Is that website generated from this repo? or is it managed elsewhere?

TheChymera commented 7 years ago

@josef-pkt I would be happy to contribute a relevant example if you can tell me where the source of the documentation is

yl565 commented 7 years ago

@josef-pkt why I'm receiving this error?

---------------------------------------------------------------------------
AttributeError                            Traceback (most recent call last)
<ipython-input-7-2b50b83a8566> in <module>()
     17     md = smf.mixedlm("value ~ nback", data, groups=data["subject"])
     18     mdf = md.fit()
---> 19     anova = md.f_test([[0,1,0,0],[0,0,1,0]])
     20     print(anova)
     21 

AttributeError: 'MixedLM' object has no attribute 'f_test'

statsmodels version: '0.8.0.dev0+5797248'

kshedden commented 7 years ago

There is no f_test implemented for MixedLM. A PR would be welcome, but note there is a lot of debate about how to do this properly, especially in terms of setting the degrees of freedom.

Kerby

On Thu, Dec 1, 2016 at 7:12 PM, Yichuan Liu notifications@github.com wrote:

@josef-pkt https://github.com/josef-pkt why I'm receiving this error?
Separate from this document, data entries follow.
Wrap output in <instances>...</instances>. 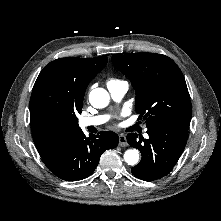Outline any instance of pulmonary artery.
Here are the masks:
<instances>
[{
    "label": "pulmonary artery",
    "instance_id": "1",
    "mask_svg": "<svg viewBox=\"0 0 221 221\" xmlns=\"http://www.w3.org/2000/svg\"><path fill=\"white\" fill-rule=\"evenodd\" d=\"M108 91L114 101H120L128 91V83L125 81H118L107 84ZM106 115H99L94 117L81 118L79 123L81 127L99 126L107 121ZM148 137V134H145Z\"/></svg>",
    "mask_w": 221,
    "mask_h": 221
}]
</instances>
---------------------------------------------------------------------------AttributeError Traceback (most recent call last) in () 17 md = smf.mixedlm("value ~ nback", data, groups=data["subject"]) 18 mdf = md.fit()---> 19 anova = md.f_test([[0,1,0,0],[0,0,1,0]]) 20 print(anova) 21 AttributeError: 'MixedLM' object has no attribute 'f_test'

statsmodels version: '0.8.0.dev0+5797248'

— You are receiving this because you were mentioned. Reply to this email directly, view it on GitHub https://github.com/statsmodels/statsmodels/issues/3262#issuecomment-264336026, or mute the thread https://github.com/notifications/unsubscribe-auth/ACiww8gmmhAVzFKe6-VGxxdIpJdzDarmks5rD2KGgaJpZM4Kq057 .

josef-pkt commented 7 years ago

@yl565 You used the model instance instead of the results instance f_test and wald_test are inherited in the Results instance AFAICS from the code, but they most likely won't work, but should raise a shape mismatch or some other exception. wald_test has a use_t option to switch between t and normal distribution for the test and the corresponding default otherwise it's the same as f_test. However, wald_test requires df_resid, AFAIR, even though it is not used if use_t=False. MixedLMResults defines df_resid, I've just seen.

So wald_test (instead of f_test) could be made to work for MixedLM by using the same overwriting of the inherited method as in t_test.

All models except for the linear regression models like OLS and WLS default to using the asymptotic normal distribution. (default use_t=False is inherited unless overwritten)

josef-pkt commented 6 years ago

I'm adding missing labels, but I'm not sure what the status is.

josef-pkt commented 6 years ago

just an update and a gist (while triaging unlabeled issues)

both f_test and wald_test work with the full params length, e.g. rslt2.f_test(np.eye(len(rslt2.params)))

However, t_test uses only the fixed effects params (and result in t_test look to be the same as in summary (which is summary2 version), and raises/breaks with full length constrained np.eye(len(rslt2.params))

rslt2.k_fe < len(rslt2.params)

rslt2.t_test(np.eye(rslt2.k_fe))

gist, using a copy-paste of a test case and trying out the test methods https://gist.github.com/josef-pkt/74d76966c7770598bfdb491569808939

jpzhangvincent commented 3 years ago

Is there a roadmap to add likelihood ratio test for mixedlm models?